En 2017 / 2018, 153 000 € ont été versés au propriétaires de terrains sur le domaine skiable, et 23 000 € au propriétaires de parcelles traversées par des pistes de ski nordique. Les propriétaires reçoivent aussi des forfaits saison : 350, au total, sont distribués. (Source = compte rendu du Conseil Municipal du 23 juillet, page 22)
Nettoyage et entretien des terrains
D’après les conventions, le bénéficiaire du terrain, autrement la Compagnie du Mont-Blanc S.A, doit entretenir et nettoyer les espaces. Cependant, il suffit de se promener au Mont d’Arbois ou à la Cote 2000 au printemps : les bords de chemins et les aires d’arrivée des remontées mécaniques sont jonchés de débris. Impossible de savoir, avec les herbes hautes, ce qui demeure dans les prairies, prairies qui sont d’ailleurs pâturées par des animaux ou fauchées lors des fenaisons.
L’opération Ménage ta Montagne mobilise au printemps les enfants de l’école publique et quelques dizaines de bénévoles sur une matinée. Le bas du Jaillet a été nettoyé au printemps 2018, et le bas de la Cote 2000 cette année. Mais le nettoyage ne devrait-il pas être totalement pris en charge par la CDM ?
A noter que la commune continue à gérer le domaine nordique. Le service des pistes ramasse donc les déchets. Le résultat semble satisfaire les propriétaires et les élus, même si un passage une fois la neige totalement fondue serait plus efficace.
Plus de négociation
La séance se clôt. Il n’y aura plus de concertation. Lors du Conseil municipal du mois de juin, les élus concernés par les servitudes n’avaient pas pu s’exprimer (en terme de démocratie locale on a vu mieux). Il ne reste qu’à attendre, pour les concernés, la lettre recommandée qui les engagera à céder l’usage de leur terrain pour le ski.
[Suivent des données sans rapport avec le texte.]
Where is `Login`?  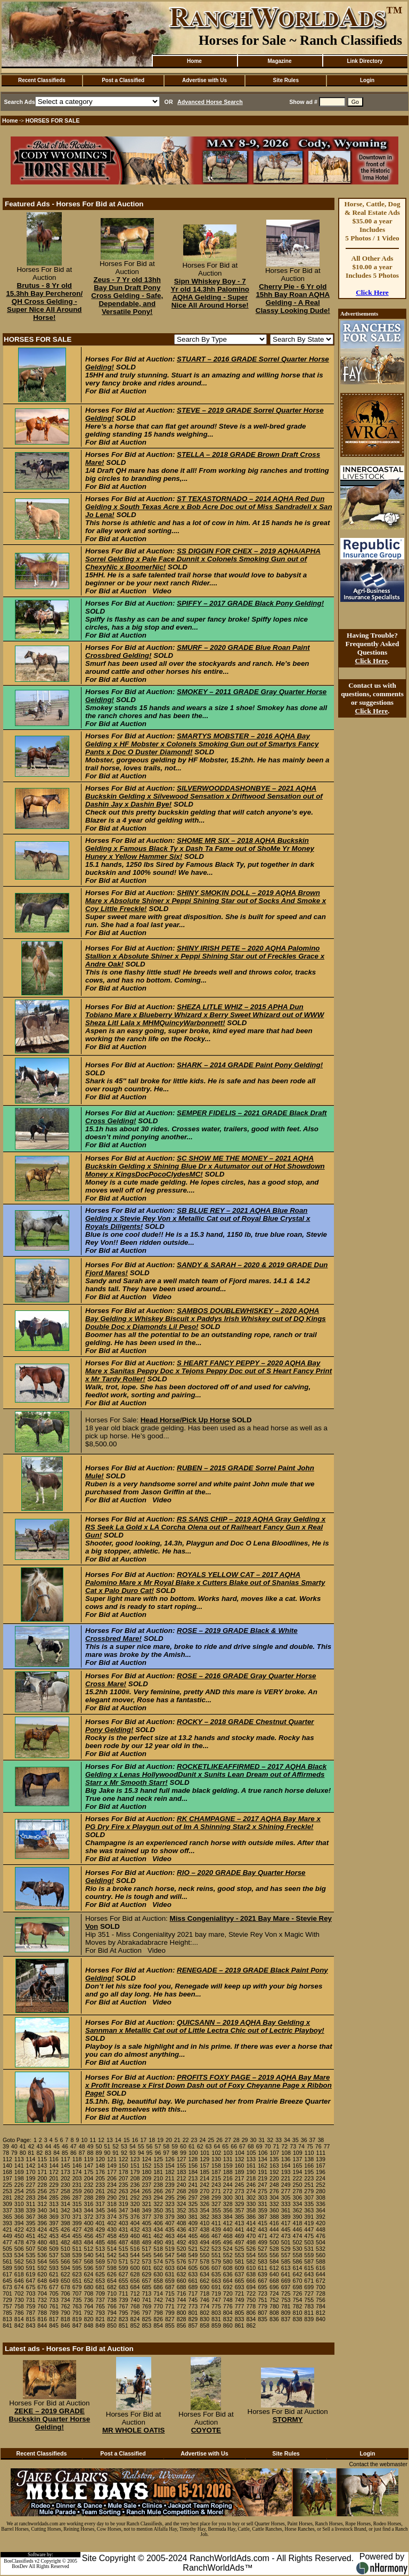
Login is located at coordinates (367, 80).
Une précipitation due, en partie, aux prochaines échéances électorales. Les élections municipales approchent ! Et il faut aussi tenir les délais pour l’aménagement du secteur Cote 2000. La signature des conventions ou l’imposition des servitudes sont indispensables aux lancement des travaux. Premier coup de pioche au printemps 2020.
En Chiffres
- 14 réunions avec l’Association des Propriétaires Fonciers.
- 19 projets de convention pour le domaine skiable.
- 15 projets de convention pour le domaine nordique.
- Fin juillet 2019, 10 % des propriétaires n’avaient pas signé la convention (mais la mairie reste discrète sur le pourcentage du domaine skiable que les terres de ces derniers représentent. D’après notre évaluation, une grande partie des propriétaires du secteur Cote 2000 n’ont pas signé).
Les Dates
- Juillet 2014 : Début des négociations.
- Février 2019 : Adoption des projets de convention ski alpin et ski nordique.
- Juin 2019 : Le principe des servitudes pour les propriétaires récalcitrants validé en conseil municipal. Les élus concernés sont priés de se taire.
- Octobre – Novembre 2019 : ouverture d’une enquête publique sur les servitudes de passage.
- Décembre 2019 : Arrêté préfectorale sur les servitudes.
- Printemps 2021 : début des travaux d’aménagement des secteurs Rochebrune / Cote 2000.